Task instructions ->
Determine which lines of the records include the word "Conference", and copy them.

Data excerpts ->

★ ★ ★ ★

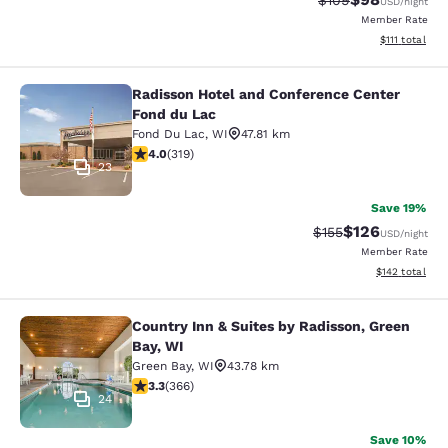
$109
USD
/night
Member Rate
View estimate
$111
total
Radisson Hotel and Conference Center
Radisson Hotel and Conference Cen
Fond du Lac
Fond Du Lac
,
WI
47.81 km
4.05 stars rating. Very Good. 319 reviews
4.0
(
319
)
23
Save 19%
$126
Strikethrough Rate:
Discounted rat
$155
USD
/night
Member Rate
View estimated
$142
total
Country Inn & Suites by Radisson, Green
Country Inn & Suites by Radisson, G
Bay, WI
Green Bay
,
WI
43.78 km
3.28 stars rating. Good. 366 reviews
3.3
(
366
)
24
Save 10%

★ ★ ★ ★

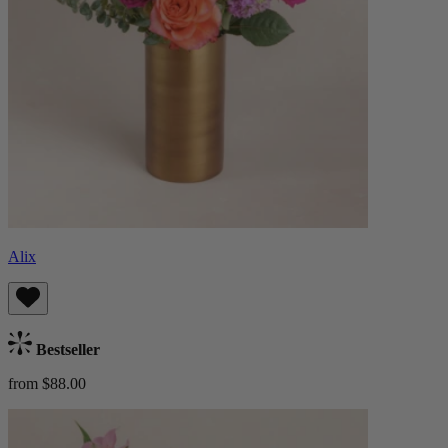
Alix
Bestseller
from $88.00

★ ★ ★ ★

Answer to this exercise ->
Radisson Hotel and Conference Center
Radisson Hotel and Conference Cen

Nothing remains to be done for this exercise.